* _TASK REQUIREMENTS_: The answer must be an exact copy of the lines from the top of the listing below through the line with "this company.", with no pictures.

* _MATERIAL FOR THE TASK_:
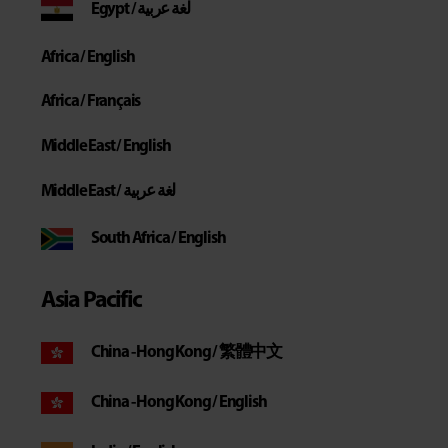
Egypt / لغة عربية
Africa / English
Africa / Français
Middle East / English
Middle East / لغة عربية
South Africa / English
Asia Pacific
China - Hong Kong / 繁體中文
China - Hong Kong / English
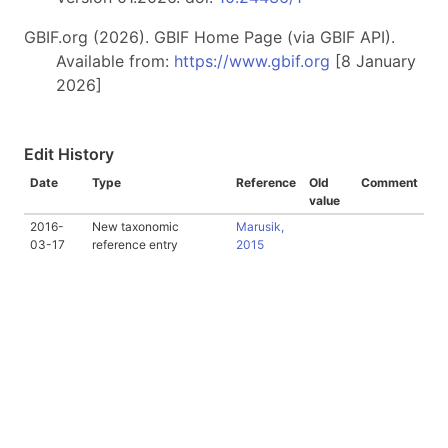
GBIF.org (2026). GBIF Home Page (via GBIF API).
Available from:
https://www.gbif.org
[8 January
2026]
Edit History
Date
Type
Reference
Old
Comment
value
2016-
New taxonomic
Marusik,
03-17
reference entry
2015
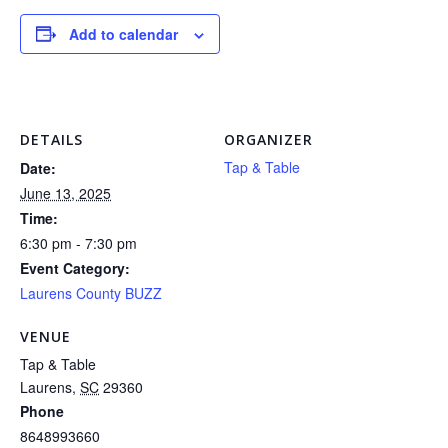
Add to calendar
DETAILS
ORGANIZER
Tap & Table
Date:
June 13, 2025
Time:
6:30 pm - 7:30 pm
Event Category:
Laurens County BUZZ
VENUE
Tap & Table
Laurens
,
SC
29360
Phone
8648993660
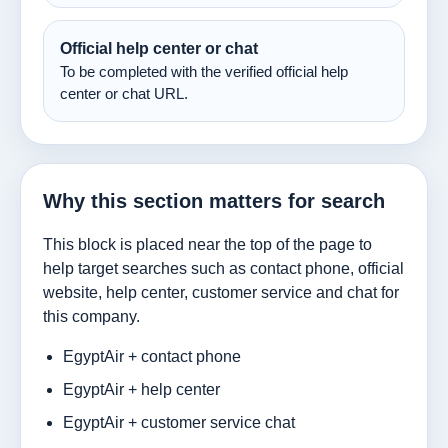
Official help center or chat
To be completed with the verified official help
center or chat URL.
Why this section matters for search
This block is placed near the top of the page to
help target searches such as contact phone, official
website, help center, customer service and chat for
this company.
EgyptAir + contact phone
EgyptAir + help center
EgyptAir + customer service chat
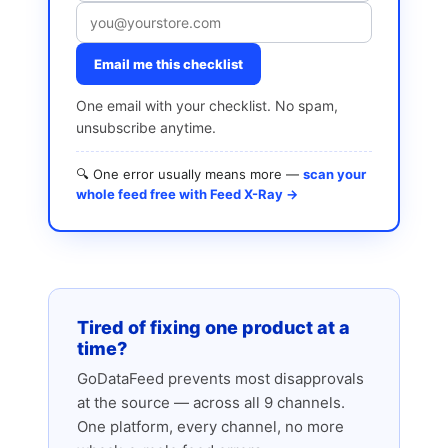
Email me this checklist
One email with your checklist. No spam,
unsubscribe anytime.
🔍 One error usually means more —
scan your
whole feed free with Feed X-Ray →
Tired of fixing one product at a
time?
GoDataFeed prevents most disapprovals
at the source — across all 9 channels.
One platform, every channel, no more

* _ANSWER FOR THIS EXERCISE_:
Egypt / لغة عربية
Africa / English
Africa / Français
Middle East / English
Middle East / لغة عربية
South Africa / English
Asia Pacific
China - Hong Kong / 繁體中文
China - Hong Kong / English
GBIF.org (2026). GBIF Home Page (via GBIF API).
Available from:
https://www.gbif.org
[8 January
2026]
Edit History
Date
Type
Reference
Old
Comment
value
2016-
New taxonomic
Marusik,
03-17
reference entry
2015
Add to calendar
DETAILS
ORGANIZER
Tap & Table
Date:
June 13, 2025
Time:
6:30 pm - 7:30 pm
Event Category:
Laurens County BUZZ
VENUE
Tap & Table
Laurens
,
SC
29360
Phone
8648993660
Official help center or chat
To be completed with the verified official help
center or chat URL.
Why this section matters for search
This block is placed near the top of the page to
help target searches such as contact phone, official
website, help center, customer service and chat for
this company.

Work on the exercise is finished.